Written By: - Date published: 8:00 am, December 6th, 2007 - 8 comments
Categories: International - Tags:


This is very cool. USA Today’s put together a candidate match game to help voters work out which US presidential hopefuls best share their views on the key issues.

Here’s how it works:

Polls suggest Americans are concerned primarily with a few key issues in the 2008 presidential election. USA TODAY researched candidate positions on those top issues — Iraq, immigration and health care — as well as a few others that may influence the election. We then came up with 11 multiple-choice questions that would help differentiate the candidates and their stances.

As you answer the questions, you can roll over each color bar below the candidates’ heads to find background on their positions. Your answers are matched with the positions of the presidential hopefuls to reveal the candidate (or candidates) closest to your views. The sliders on the right allow you to assign relative weights to match the importance that you place on each issue.

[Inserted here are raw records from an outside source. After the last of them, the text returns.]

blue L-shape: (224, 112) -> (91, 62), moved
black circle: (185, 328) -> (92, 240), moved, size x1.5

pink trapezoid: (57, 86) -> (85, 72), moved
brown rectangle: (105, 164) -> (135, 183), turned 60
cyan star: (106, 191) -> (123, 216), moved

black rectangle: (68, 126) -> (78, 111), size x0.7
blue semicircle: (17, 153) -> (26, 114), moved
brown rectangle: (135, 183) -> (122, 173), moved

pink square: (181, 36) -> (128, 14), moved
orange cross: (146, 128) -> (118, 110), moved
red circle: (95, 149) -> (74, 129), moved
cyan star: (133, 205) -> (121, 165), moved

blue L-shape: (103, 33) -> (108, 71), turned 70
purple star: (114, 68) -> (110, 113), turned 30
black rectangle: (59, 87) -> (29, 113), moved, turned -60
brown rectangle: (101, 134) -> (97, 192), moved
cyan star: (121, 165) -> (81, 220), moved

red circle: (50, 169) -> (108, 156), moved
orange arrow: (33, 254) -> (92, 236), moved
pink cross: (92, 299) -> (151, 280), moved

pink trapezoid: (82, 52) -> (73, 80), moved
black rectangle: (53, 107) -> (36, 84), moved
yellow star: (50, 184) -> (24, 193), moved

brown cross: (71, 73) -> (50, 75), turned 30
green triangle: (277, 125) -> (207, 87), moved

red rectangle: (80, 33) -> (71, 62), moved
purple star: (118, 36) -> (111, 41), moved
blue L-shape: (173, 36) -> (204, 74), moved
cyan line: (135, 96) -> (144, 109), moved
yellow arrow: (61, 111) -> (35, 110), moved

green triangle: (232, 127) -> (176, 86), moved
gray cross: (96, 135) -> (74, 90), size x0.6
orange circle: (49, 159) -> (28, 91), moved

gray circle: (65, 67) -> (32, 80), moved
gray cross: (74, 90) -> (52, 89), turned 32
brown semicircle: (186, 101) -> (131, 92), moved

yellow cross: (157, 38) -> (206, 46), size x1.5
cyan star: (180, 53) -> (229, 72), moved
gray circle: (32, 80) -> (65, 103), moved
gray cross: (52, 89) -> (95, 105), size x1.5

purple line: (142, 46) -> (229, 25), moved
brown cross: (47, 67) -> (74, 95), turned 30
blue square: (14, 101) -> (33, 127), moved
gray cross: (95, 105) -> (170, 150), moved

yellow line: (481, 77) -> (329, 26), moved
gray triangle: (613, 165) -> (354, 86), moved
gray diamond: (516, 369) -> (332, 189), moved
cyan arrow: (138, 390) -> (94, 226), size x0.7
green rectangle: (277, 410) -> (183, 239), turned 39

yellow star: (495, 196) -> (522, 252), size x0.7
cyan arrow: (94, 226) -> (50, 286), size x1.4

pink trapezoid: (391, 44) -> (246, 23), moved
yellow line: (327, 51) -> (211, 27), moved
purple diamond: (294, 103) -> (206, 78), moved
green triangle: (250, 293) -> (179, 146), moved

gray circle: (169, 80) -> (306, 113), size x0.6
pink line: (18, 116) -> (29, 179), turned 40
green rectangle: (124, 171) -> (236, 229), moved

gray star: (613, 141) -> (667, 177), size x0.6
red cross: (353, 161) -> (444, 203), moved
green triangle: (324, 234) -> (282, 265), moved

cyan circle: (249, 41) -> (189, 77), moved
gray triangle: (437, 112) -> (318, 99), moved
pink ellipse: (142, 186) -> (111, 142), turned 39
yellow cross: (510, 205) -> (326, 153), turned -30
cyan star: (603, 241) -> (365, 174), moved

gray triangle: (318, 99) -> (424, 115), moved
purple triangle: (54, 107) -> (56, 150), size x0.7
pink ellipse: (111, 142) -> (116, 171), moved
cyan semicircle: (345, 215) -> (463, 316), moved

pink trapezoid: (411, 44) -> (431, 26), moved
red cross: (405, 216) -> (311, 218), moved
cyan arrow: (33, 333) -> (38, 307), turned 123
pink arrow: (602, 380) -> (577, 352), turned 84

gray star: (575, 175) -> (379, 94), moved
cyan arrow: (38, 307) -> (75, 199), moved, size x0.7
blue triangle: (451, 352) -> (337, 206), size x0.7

The options are quite narrow given what passes for political debate in the US and somehow I’ve ended up with Kucinich, but it seems like the kind of thing that could easily be adapted for New Zealand conditions next year.

You can take the test over at USA Today.

[Hat tip: Concerned of Linwood]

8 comments on “Candidate match game ”

  1. Max Call 1

    I got Obama, Clinton and some other Democrat I’ve never heard of…
    I think it would be a fantastic idea for NZ election – but instead of indivduals would have to be party views? (for overall party view on issues).

  2. Mike 2

    Unfortunately a lot of the questions didn’t have “none of the above”.
    Based on the options in this ‘game’ ACT would be a centrist party over there.

  3. Robinsod 3

    The other issue is how do you make judgments on National’s policy when they can’t even seem to decide what it is amongst themselves?

  4. Matthew Pilott 4

    I put in the exact opposite and got Duncan Hunter, John McCain and Fred Tompson, all Republican of couse.

    There is one queston in tehre that is outrageous, or more likely the answer is:

    Q: What should happen to US troop levels in Iraq?

    A2: Move most US troops from Iraq to othe places in the region?

    WTF? Are they advocating a general US invasion of the middle East –

    “ok, we’ll chuck 20K at Lebannon, 200K at Iran, 50k at, ok, Jordan gets 50k troops, and what have I forgotten? Syria! How the fuck did I forget Syria? Na no troops for them, just bomb the crap outta them. Sounds good?”

    Tane – this seems like a double edged sword – is it perhaps too far over to the ‘infotainment’ side of things? Unless it was run by an independant organisation (if there is one) or maybe Elections New Zealand, I’d be worried. If that thing was on Fox’s website would you trust it? 😉

    Still, if it was politically neutral and transparent then it would be a great source to see which parties were most in line with your thinking. That’s if we can trust the parties to give an honest statement of intentions before the election…

  5. Camryn 5

    The guy that Tane got second, I got first… which surprised the hell out of me. I then looked at Gravel’s actual statements and I seriously disagree with him in almost as many areas as I strongly agree. Looking across the candidates, I think I have areas of agreement with every single one and at least one serious disagreement that’d probably stop me voting for any of them.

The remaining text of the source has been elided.